Hoskey, 40, said he hired an attorney to assist with obtaining compensation from the Royals for Alexis’ medical expenses, but their request was denied three times. The attorney advised the family against filing a lawsuit noting the history of previous cases, a disclaimer on the back of sports tickets, and the costs associated with a long legal battle.
“I’m sure at some point I read the back of the tickets, but it’s family entertainment,” Hoskey said, adding he was seated on third base side, 30 to 40 rows past the dugout seats. At least two other people were injured at the stadium that year.
“Even if you pay attention, you really don’t have enough time to react. The ball will be in the stands within a matter of seconds,” said Robert M. Gorman, co-author of “Death at the Ballpark,” which examines about 850 game-related fatalities between 1862 and 2007. “Most people are not paying attention. It’s a social event, and the game is secondary.”
In 2004, a Massachusetts appellate court ruled in favor of the Sox against Jane Costa, who lived in Stoughton and was injured by a baseball in 1998.
The three-member panel did not cite the Baseball Rule in its order. Costa had argued that the Sox had failed to warn fans – beyond the fine print on the back of a ticket – of the dangers associated with watching the game.
But the panel said, the Sox “had no duty to warn the plaintiff of the obvious danger of a foul ball being hit into the stands.” (The principal owner of the Red Sox is John Henry, who also owns the Globe. )
Gorman, who plans on releasing an updated version of his book, which will include about 2,000 fatalities between 1862 and 2014, said that figure includes 54 people in Massachusetts, 15 of whom were spectators.
In recent years, injured fans have managed to gain some victories in the fight against the controversial Baseball Rule, including in Missouri, where a Supreme Court ruled last year that flying hot dogs were not a part of the risk fans must assume when watching the game.
The ruling followed an incident in September 2009 when Kansas City Royals mascot Slugerrr threw a hot dog into the crowd and struck John Coomer in the eye.
“In the past, this Court has held that spectators cannot sue a baseball team for injuries caused when a ball or bat enters the stands,” Judge Wilson said in his decision. But, he added, “The risk of being injured by Sluggerrr’s hot dog toss, on the other hand, is not an unavoidable part of watching the Royals play baseball.”
The case was remanded to a jury trial.
In 2013, the Idaho Supreme Court also decided not to enforce the Baseball Rule, after spectator Bud Rountree lost an eye after being hit by a foul ball while watching the Chicago Cubs farm team the Boise Hawks. A jury will make a decision in the case.

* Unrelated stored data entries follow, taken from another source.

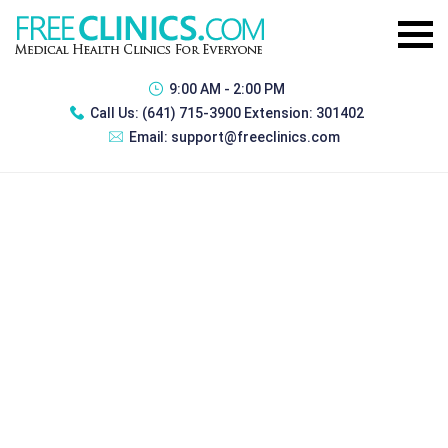
9:00 AM - 2:00 PM
Call Us:
(641) 715-3900 Extension: 301402
Email:
support@freeclinics.com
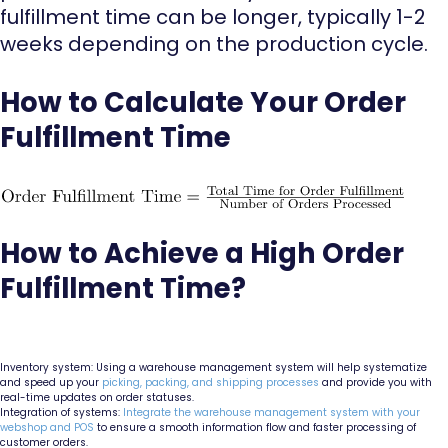
fulfillment time can be longer, typically 1-2
weeks depending on the production cycle.
How to Calculate Your Order
Fulfillment Time
How to Achieve a High Order
Fulfillment Time?
Inventory system: Using a warehouse management system will help systematize
and speed up your
picking, packing, and shipping processes
and provide you with
real-time updates on order statuses.
Integration of systems:
Integrate the warehouse management system with your
webshop and POS
to ensure a smooth information flow and faster processing of
customer orders.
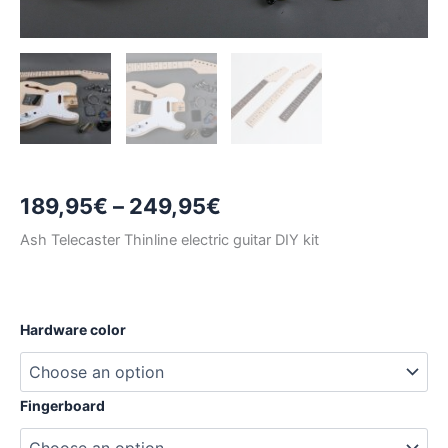
Price
189,95
€
–
249,95
€
range:
Ash Telecaster Thinline electric guitar DIY kit
189,95€
through
Hardware color
249,95€
Fingerboard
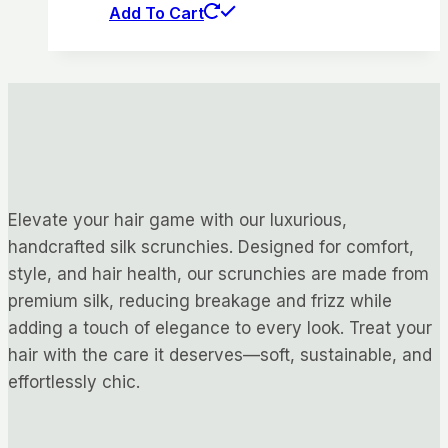
Add To Cart
Elevate your hair game with our luxurious,
handcrafted silk scrunchies. Designed for comfort,
style, and hair health, our scrunchies are made from
premium silk, reducing breakage and frizz while
adding a touch of elegance to every look. Treat your
hair with the care it deserves—soft, sustainable, and
effortlessly chic.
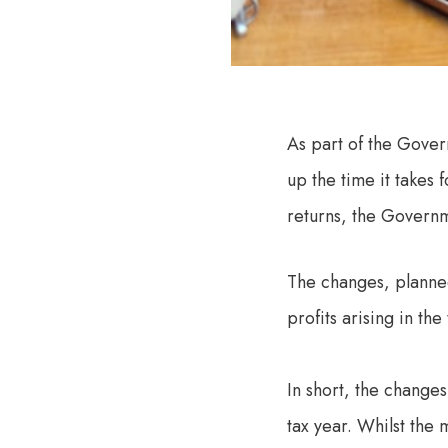
As part of the Gover
up the time it takes 
returns, the Governm
The changes, planne
profits arising in th
In short, the changes
tax year. Whilst the 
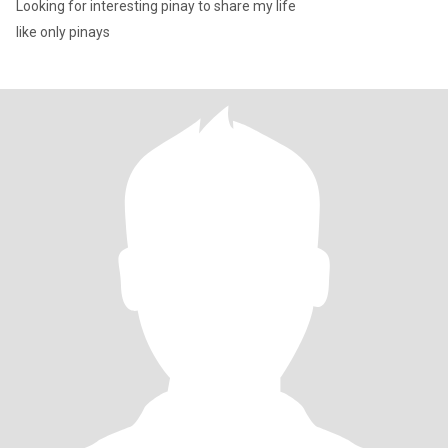
Looking for interesting pinay to share my life
like only pinays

Rountree was in a section of the stadium protected by a mesh net when he walked over to speak to someone in an unprotected area moments before the ball struck.
The success of those cases is largely attributed to time and location of the incidents, said Adelman, who said the rule should no longer apply to ballparks.
The “Baseball Rule” is a national concept upheld by most states. However, in Georgia the Court of Appeals declined to adopt the rule last year when the father of a 6-year-old girl, whose skull was fractured by a foul ball, filed a lawsuit against the Atlanta Braves.
But Sox fans attending a game Sunday said they were aware of the rule — and for the most part were fine with it.
“People come here and they accept the fact that they could get hit with a bat or a ball,” said G.B Kelley, 61, of Boston. “It’s an implied danger when you go to a game.”
But Nicole Schall of Phoenix, Ariz., disagreed.
“You come to a baseball game to have fun, not to get injured,” said Schall, 40. “You don’t come thinking it’s a dangerous thing.”